AreaThresh: Number of pixels that define a blob. The default setting of 1 means that all blobs are processed.
CloseOp: Whether morphological closing is performed prior to labeling and analysis. Closing can be useful after thresholding to fill any introduced holes. By default, this signal is high and enables closing. If you disable closing, the darker coin is detected as two blobs rather than a single connected component.
VideoMode: Pixel stream returned by the subsystem. You can select the input video (0), labeled pixels (1), or intensity video after thresholding (2). You can use these different video views for debugging.
The BlobDetector subsystem returns the output video with associated control signals, and the bounding box, area, and centroid for each requested blobIndex.
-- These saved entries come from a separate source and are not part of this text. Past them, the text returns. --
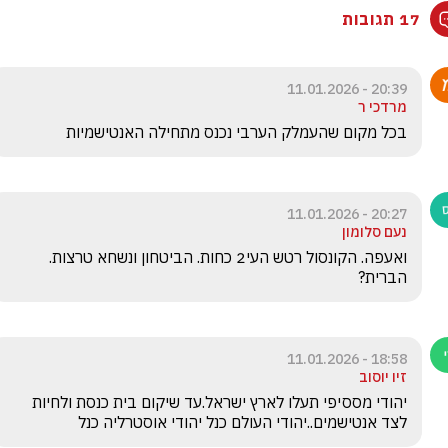
17 תגובות
20:39 - 11.01.2026
מרדכי ר
בכל מקום שהעמלק הערבי נכנס מתחילה האנטישמיות
20:27 - 11.01.2026
נעם סלומון
ואעפה. הקונסול רטש העי2 כחות. הביטחון ונשחא טרצות. 
הברית?
18:58 - 11.01.2026
זיו יוסוב
יהודי מססיפי תעלו לארץ ישראל.עד שיקום בית כנסת ולחיות 
לצד אנטישמים..יהודי העולם כנל יהודי אוסטרליה כנל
The subsystem also has these output signals to help with debugging.
index_o: Index of the blob currently returning statistics.
num_o: Number of blobs that meet the area threshold.
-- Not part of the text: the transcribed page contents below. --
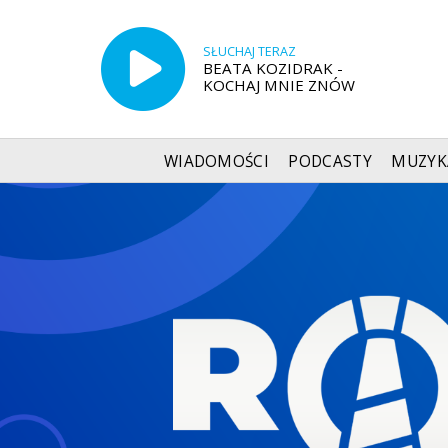
SŁUCHAJ TERAZ
BEATA KOZIDRAK -
KOCHAJ MNIE ZNÓW
WIADOMOŚCI
PODCASTY
MUZYK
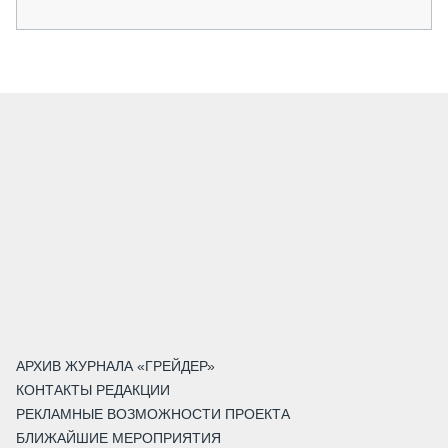
АРХИВ ЖУРНАЛА «ГРЕЙДЕР»
КОНТАКТЫ РЕДАКЦИИ
РЕКЛАМНЫЕ ВОЗМОЖНОСТИ ПРОЕКТА
БЛИЖАЙШИЕ МЕРОПРИЯТИЯ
totalNum_o: Total number of blobs detected in the current frame. By comparing num_o and totalNum_o, you can fine-tune the input area threshold.
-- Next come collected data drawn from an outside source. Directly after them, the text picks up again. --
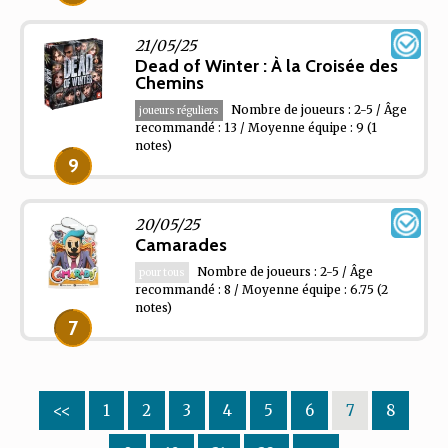
21/05/25
Dead of Winter : À la Croisée des
Chemins
Nombre de joueurs : 2-5 / Âge
joueurs réguliers
recommandé : 13 / Moyenne équipe : 9
(1
notes)
9
20/05/25
Camarades
Nombre de joueurs : 2-5 / Âge
pour tous
recommandé : 8 / Moyenne équipe : 6.75
(2
notes)
7
<<
1
2
3
4
5
6
7
8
data_ready_o: Indicates when the blob statistics for the current frame are ready to be read from the RAM. In a hardware-software co-design implementation, you can map this signal to an AXI register, and the software can poll the register value to determine when to start reading the statistics.
The BlobDetector subsystem performs connected component labeling and analysis in a single pass over the frame. At the top level, the subsystem contains the CCA_Algorithm subsystem and a cache for the results. The CCA_Algorithm subsystem performs labeling, the calculation of blob statistics, and blob merging.
The labelandmerge MATLAB Function block performs 8-way pixel labeling relative to the current pixel. The possible labels are: previous label, top label, top-left label, and top-right label. The function assigns the current pixel an existing label in order of precedence. If no labels exist, and the pixel is a foreground pixel, then the function assigns a new label to the current pixel by incrementing the label counter. The function forms a labeling window as shown in the diagram by streaming in the current pixel, storing the previous label in a register, and storing the previous line of pixel labels in a RAM. The labels identified by labelandmerge are streamed out of the block as they are identified. For details of the merge operation, see the Merge Logic section.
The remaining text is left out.